Indian rupee
Indian expats will wait to see if the latest round of rupee weakness will see it drop to 20.60 levels. Image Credit: Shutterstock

Dubai: The currency markets were fearing a bloodbath and that’s exactly what they were getting, with major currencies slipping against the dollar after the Russian moves against Ukraine.

The Indian rupee came under immediate pressure once the reports poured in about the attacks happening inside Ukraine. The currency slipped to Rs20.45 to a dirham and looks likely to drop to Rs20.52-Rs20.55 if the conflict intensifies.

“The rupee had been under relative stability in recent days, but today is a wholly different situation,” said a senior analyst at LuLu Exchange. “Remittance volumes have dropped sharply because everyone seems to be thinking that the rupee will weaken further.”

In mid-December last, the rupee had dropped to Rs20.73 to the dirham, and the lowest ever point has been the Rs20.88 in late April of 2020.

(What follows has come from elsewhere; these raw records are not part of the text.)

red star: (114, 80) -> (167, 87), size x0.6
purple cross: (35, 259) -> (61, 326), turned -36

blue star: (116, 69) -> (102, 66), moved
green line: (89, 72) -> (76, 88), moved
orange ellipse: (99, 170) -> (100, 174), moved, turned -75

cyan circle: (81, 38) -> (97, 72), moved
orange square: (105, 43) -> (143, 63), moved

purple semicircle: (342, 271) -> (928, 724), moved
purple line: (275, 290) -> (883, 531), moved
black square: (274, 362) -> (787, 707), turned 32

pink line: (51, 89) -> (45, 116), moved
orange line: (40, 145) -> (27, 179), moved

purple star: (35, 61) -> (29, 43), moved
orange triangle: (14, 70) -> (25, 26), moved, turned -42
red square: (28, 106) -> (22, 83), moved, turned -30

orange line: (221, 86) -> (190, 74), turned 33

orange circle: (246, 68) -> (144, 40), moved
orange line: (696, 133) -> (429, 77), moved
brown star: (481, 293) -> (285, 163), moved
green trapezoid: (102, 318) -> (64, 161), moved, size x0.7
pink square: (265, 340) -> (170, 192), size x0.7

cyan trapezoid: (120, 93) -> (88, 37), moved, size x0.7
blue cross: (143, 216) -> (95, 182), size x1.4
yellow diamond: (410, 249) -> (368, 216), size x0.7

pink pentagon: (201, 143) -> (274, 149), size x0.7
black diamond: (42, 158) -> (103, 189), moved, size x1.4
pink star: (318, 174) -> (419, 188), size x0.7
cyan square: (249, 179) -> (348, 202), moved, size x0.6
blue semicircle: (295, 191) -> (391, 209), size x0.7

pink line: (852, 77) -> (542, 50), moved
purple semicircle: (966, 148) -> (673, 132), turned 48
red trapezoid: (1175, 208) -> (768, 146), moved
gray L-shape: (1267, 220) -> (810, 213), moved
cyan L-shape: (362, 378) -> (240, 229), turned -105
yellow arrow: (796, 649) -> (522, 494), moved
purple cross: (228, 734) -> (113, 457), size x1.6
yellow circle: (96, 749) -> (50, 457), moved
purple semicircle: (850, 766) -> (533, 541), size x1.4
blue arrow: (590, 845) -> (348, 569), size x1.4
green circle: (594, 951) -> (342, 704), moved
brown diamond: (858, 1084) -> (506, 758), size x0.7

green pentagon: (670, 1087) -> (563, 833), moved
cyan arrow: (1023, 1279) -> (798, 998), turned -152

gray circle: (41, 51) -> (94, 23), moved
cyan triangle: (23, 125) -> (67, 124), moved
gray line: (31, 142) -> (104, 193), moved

On Thursday, there were currency exchanges happening, but there were primarily for the UK pound, the euro and the Canadian dollar. The dollar index – which tracks the greenback against a basket of key international currencies – is up 0.85 per cent to 97.011, indicating dollar’s gains as the Russia-Ukraine crisis unfolds.

“The UK pound, for instance, fetches 1.342 to the dollar against 1.36 in the last few days – it’s dollar asserting itself again when there is a crisis of this magnitude is around,” said the LuLu Exchange official.

The Pakistan rupee, however, has gone through a relatively minor change Thu currency is trading 47.85-48.06 to the dirham, still some way from the 48.81 it had dropped to on December 19.